**Work required:** Each record should be written out exactly as it stands.

**Supplied information:**
• • • •

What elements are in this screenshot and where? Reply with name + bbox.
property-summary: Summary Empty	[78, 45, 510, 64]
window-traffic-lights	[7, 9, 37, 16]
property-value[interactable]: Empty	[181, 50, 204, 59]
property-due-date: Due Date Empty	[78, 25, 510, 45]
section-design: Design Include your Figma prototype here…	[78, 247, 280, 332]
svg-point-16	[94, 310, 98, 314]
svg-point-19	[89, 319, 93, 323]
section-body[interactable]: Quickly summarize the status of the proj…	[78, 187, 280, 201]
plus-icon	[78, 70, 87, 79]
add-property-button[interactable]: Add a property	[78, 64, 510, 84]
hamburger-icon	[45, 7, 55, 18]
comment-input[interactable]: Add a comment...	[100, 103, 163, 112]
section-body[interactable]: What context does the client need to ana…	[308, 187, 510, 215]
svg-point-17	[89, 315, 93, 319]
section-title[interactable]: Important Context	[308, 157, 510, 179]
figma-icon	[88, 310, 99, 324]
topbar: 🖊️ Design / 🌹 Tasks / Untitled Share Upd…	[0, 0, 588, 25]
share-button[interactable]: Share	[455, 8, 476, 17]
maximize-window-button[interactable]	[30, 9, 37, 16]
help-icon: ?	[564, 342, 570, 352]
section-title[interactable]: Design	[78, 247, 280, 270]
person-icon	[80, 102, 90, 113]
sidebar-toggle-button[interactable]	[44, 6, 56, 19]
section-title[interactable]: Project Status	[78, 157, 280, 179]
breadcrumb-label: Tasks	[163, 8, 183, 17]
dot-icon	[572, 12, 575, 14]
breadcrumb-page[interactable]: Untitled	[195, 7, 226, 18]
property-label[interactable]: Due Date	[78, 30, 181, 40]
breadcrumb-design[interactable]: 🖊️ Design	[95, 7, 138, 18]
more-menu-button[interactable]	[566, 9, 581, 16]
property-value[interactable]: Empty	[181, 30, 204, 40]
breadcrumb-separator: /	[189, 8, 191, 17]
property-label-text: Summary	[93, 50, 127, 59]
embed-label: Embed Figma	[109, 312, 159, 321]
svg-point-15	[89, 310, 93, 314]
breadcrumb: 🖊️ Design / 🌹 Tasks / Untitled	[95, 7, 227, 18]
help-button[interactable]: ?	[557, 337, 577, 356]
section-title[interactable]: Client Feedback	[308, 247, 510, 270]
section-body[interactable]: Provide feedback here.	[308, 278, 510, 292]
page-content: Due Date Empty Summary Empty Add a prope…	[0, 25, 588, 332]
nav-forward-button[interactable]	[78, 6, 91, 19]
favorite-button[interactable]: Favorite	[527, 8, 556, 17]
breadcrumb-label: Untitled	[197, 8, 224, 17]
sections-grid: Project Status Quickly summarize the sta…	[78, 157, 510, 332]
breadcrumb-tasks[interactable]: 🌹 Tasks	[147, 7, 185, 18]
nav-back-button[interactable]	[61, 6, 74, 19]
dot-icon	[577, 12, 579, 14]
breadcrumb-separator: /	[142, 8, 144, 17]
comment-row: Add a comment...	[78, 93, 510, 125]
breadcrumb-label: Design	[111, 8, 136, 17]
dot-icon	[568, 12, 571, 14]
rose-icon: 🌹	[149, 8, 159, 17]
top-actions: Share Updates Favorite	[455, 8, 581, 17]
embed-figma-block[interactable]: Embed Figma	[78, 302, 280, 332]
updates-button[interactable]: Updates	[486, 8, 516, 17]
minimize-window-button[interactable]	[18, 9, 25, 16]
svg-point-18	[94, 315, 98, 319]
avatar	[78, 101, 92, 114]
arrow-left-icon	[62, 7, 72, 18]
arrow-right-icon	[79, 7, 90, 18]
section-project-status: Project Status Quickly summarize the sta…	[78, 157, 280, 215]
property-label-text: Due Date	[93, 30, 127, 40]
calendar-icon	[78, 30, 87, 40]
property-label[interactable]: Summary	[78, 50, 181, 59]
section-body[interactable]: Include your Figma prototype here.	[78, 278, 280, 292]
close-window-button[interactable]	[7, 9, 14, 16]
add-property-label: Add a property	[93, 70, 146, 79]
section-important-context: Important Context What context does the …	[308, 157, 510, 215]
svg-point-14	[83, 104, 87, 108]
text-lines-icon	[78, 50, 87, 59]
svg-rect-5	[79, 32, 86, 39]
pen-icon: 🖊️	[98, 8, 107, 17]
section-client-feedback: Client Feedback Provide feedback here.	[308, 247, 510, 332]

• • • •

**Result of the task:**
What elements are in this screenshot and where? Reply with name + bbox.
property-summary: Summary Empty	[78, 45, 510, 64]
window-traffic-lights	[7, 9, 37, 16]
property-value[interactable]: Empty	[181, 50, 204, 59]
property-due-date: Due Date Empty	[78, 25, 510, 45]
section-design: Design Include your Figma prototype here…	[78, 247, 280, 332]
svg-point-16	[94, 310, 98, 314]
svg-point-19	[89, 319, 93, 323]
section-body[interactable]: Quickly summarize the status of the proj…	[78, 187, 280, 201]
plus-icon	[78, 70, 87, 79]
add-property-button[interactable]: Add a property	[78, 64, 510, 84]
hamburger-icon	[45, 7, 55, 18]
comment-input[interactable]: Add a comment...	[100, 103, 163, 112]
section-body[interactable]: What context does the client need to ana…	[308, 187, 510, 215]
svg-point-17	[89, 315, 93, 319]
section-title[interactable]: Important Context	[308, 157, 510, 179]
figma-icon	[88, 310, 99, 324]
topbar: 🖊️ Design / 🌹 Tasks / Untitled Share Upd…	[0, 0, 588, 25]
share-button[interactable]: Share	[455, 8, 476, 17]
maximize-window-button[interactable]	[30, 9, 37, 16]
help-icon: ?	[564, 342, 570, 352]
section-title[interactable]: Design	[78, 247, 280, 270]
person-icon	[80, 102, 90, 113]
sidebar-toggle-button[interactable]	[44, 6, 56, 19]
section-title[interactable]: Project Status	[78, 157, 280, 179]
breadcrumb-label: Tasks	[163, 8, 183, 17]
dot-icon	[572, 12, 575, 14]
breadcrumb-page[interactable]: Untitled	[195, 7, 226, 18]
property-label[interactable]: Due Date	[78, 30, 181, 40]
breadcrumb-design[interactable]: 🖊️ Design	[95, 7, 138, 18]
more-menu-button[interactable]	[566, 9, 581, 16]
property-value[interactable]: Empty	[181, 30, 204, 40]
breadcrumb-separator: /	[189, 8, 191, 17]
property-label-text: Summary	[93, 50, 127, 59]
embed-label: Embed Figma	[109, 312, 159, 321]
svg-point-15	[89, 310, 93, 314]
breadcrumb: 🖊️ Design / 🌹 Tasks / Untitled	[95, 7, 227, 18]
help-button[interactable]: ?	[557, 337, 577, 356]
section-title[interactable]: Client Feedback	[308, 247, 510, 270]
section-body[interactable]: Provide feedback here.	[308, 278, 510, 292]
page-content: Due Date Empty Summary Empty Add a prope…	[0, 25, 588, 332]
nav-forward-button[interactable]	[78, 6, 91, 19]
favorite-button[interactable]: Favorite	[527, 8, 556, 17]
breadcrumb-label: Untitled	[197, 8, 224, 17]
sections-grid: Project Status Quickly summarize the sta…	[78, 157, 510, 332]
breadcrumb-tasks[interactable]: 🌹 Tasks	[147, 7, 185, 18]
nav-back-button[interactable]	[61, 6, 74, 19]
dot-icon	[577, 12, 579, 14]
breadcrumb-separator: /	[142, 8, 144, 17]
comment-row: Add a comment...	[78, 93, 510, 125]
breadcrumb-label: Design	[111, 8, 136, 17]
dot-icon	[568, 12, 571, 14]
rose-icon: 🌹	[149, 8, 159, 17]
top-actions: Share Updates Favorite	[455, 8, 581, 17]
embed-figma-block[interactable]: Embed Figma	[78, 302, 280, 332]
updates-button[interactable]: Updates	[486, 8, 516, 17]
minimize-window-button[interactable]	[18, 9, 25, 16]
svg-point-18	[94, 315, 98, 319]
avatar	[78, 101, 92, 114]
arrow-left-icon	[62, 7, 72, 18]
arrow-right-icon	[79, 7, 90, 18]
section-project-status: Project Status Quickly summarize the sta…	[78, 157, 280, 215]
property-label-text: Due Date	[93, 30, 127, 40]
calendar-icon	[78, 30, 87, 40]
property-label[interactable]: Summary	[78, 50, 181, 59]
section-body[interactable]: Include your Figma prototype here.	[78, 278, 280, 292]
close-window-button[interactable]	[7, 9, 14, 16]
add-property-label: Add a property	[93, 70, 146, 79]
section-important-context: Important Context What context does the …	[308, 157, 510, 215]
svg-point-14	[83, 104, 87, 108]
text-lines-icon	[78, 50, 87, 59]
svg-rect-5	[79, 32, 86, 39]
pen-icon: 🖊️	[98, 8, 107, 17]
section-client-feedback: Client Feedback Provide feedback here.	[308, 247, 510, 332]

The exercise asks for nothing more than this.